Hello! What you're seeing means that the barcodes extracted from your FASTQ files don't appear in the supplied "whitelist".
This can happen if the "kallisto bus" command being run is incorrect (e.g. perhaps you switched the R1 and R2 files? perhaps you supplied the index file instead of the R1 file? etc.). Can you show me the command you are running and the run_info.json file produced by "kallisto bus"?
Thanks for your comment. I updated my question to add the run_info.json file and an example of the R1 and R2 files.
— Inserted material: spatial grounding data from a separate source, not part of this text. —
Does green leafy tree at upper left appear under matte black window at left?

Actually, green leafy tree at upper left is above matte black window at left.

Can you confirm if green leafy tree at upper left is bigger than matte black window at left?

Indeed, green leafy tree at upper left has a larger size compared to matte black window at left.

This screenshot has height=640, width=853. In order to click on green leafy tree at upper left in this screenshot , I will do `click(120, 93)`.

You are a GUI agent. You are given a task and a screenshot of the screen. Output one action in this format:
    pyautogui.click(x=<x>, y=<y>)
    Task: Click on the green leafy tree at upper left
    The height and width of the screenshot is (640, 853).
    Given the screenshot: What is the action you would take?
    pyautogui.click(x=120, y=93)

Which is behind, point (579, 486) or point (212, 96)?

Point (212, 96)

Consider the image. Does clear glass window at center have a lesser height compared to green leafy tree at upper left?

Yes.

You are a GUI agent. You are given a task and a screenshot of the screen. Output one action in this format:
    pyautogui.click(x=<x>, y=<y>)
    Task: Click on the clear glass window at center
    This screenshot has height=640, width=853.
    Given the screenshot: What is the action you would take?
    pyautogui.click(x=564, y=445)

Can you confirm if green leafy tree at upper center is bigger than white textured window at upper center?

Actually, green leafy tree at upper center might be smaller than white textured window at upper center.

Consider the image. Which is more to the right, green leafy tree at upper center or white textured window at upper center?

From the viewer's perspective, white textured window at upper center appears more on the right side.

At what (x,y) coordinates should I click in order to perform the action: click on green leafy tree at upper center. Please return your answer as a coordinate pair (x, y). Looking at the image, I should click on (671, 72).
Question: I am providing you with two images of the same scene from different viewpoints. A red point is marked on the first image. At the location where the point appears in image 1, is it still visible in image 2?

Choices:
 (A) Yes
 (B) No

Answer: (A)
R2/R1 files are indeed switched. Giveaway is the poly-A tail that you see in your Read 2. That is represented in the library structure: https://kb.10xgenomics.com/hc/en-us/articles/360000939852-What-is-the-difference-between-Single-Cell-3-and-5-Gene-Expression-libraries
Read 1 is normally UMI + Cell barcodes and then you will see a stretch of poly-A's, if read 1 is sequenced longer than 26 or 28 bp. Read 2 immediately reads into RNA insert.
That is exactly what I was scared of. Do you have any advice on how to check for file names to detect those cases where R1 and R2 are switched and both have the same read length? I would like to add a check to my pipeline and be 100% sure the name of the file is correct.
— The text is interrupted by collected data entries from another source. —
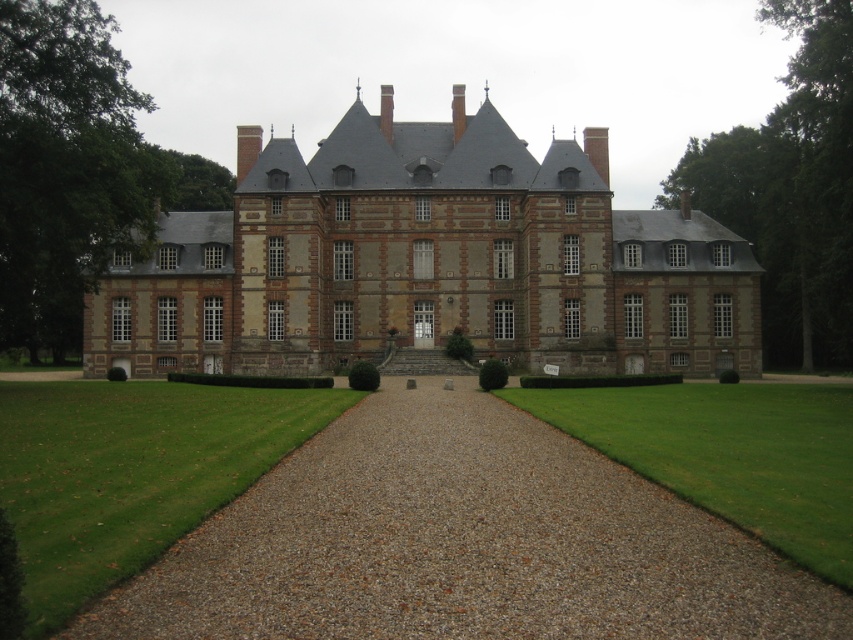 Locate an element on the screen. This screenshot has height=640, width=853. brown brick castle at center is located at coordinates (428, 260).

Who is more forward, (x=531, y=272) or (x=550, y=588)?

Point (x=550, y=588)

Identify the location of brown brick castle at center. The width and height of the screenshot is (853, 640). (428, 260). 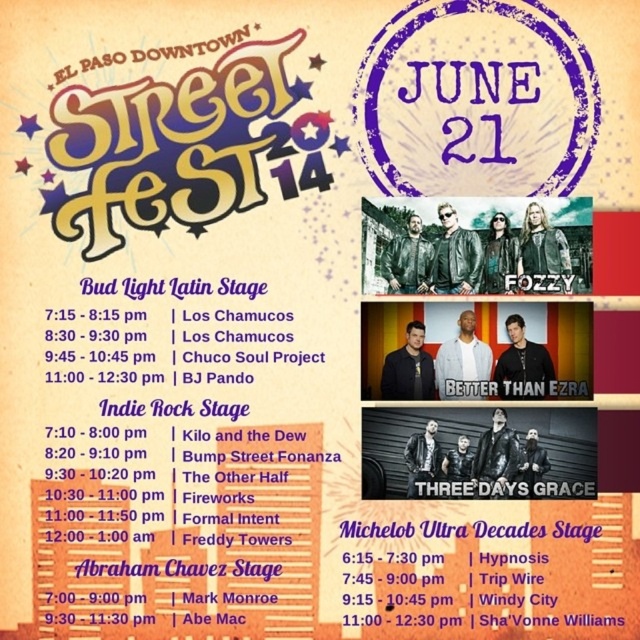 Question: Is leather jackets at center wider than blacktexturedbetter than ezra at center?

Choices:
 (A) yes
 (B) no

Answer: (A)

Question: Which of the following is the closest to the observer?

Choices:
 (A) michelob ultra decades stage at center
 (B) purple paper stage at center
 (C) blacktexturedbetter than ezra at center

Answer: (A)

Question: Which point is closer to the camera taking this photo?

Choices:
 (A) (48, 548)
 (B) (557, 384)
 (C) (460, 618)
 (D) (496, 198)

Answer: (A)

Question: Considering the relative positions of purple paper stage at center and michelob ultra decades stage at center in the image provided, where is purple paper stage at center located with respect to michelob ultra decades stage at center?

Choices:
 (A) above
 (B) below

Answer: (A)

Question: Which is farther from the michelob ultra decades stage at center?

Choices:
 (A) blacktexturedbetter than ezra at center
 (B) purple paper stage at center
 (C) leather jackets at center

Answer: (C)

Question: Is purple paper stage at center wider than blacktexturedbetter than ezra at center?

Choices:
 (A) yes
 (B) no

Answer: (A)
Not sure where and how you got the data from but using
I get three files.
_1
= Illumina index_2
= cell barcode + UMI_3
= RNA read.Thanks GenoMax I did the same and arrived exactly at the same conclusion than you.
I had issues with some SRA libraries download with
fastq-dump
. R1 and R2 files were not properly named _1 and _2. (or _2 and _3 if a I1 file exists). I used the wrong and naïve assumption that read length could help me solve this issue by renaming all downloaded files based on read length (I1 < R1 < R2).I am now going to use fasterqParseR approach to check files downloaded from SRA.
I found the R package fasterqParseR. This package is not only using read length but also the "whitelist" to correct for file name. It is quite elegant even if it is probably not 100% bullet proof. If you have any other idea or know any other tools dealing with that issue please let me know and thanks for your answers.
I don't think you can check for the switch based on the file name. It is the reads inside that gives thing away.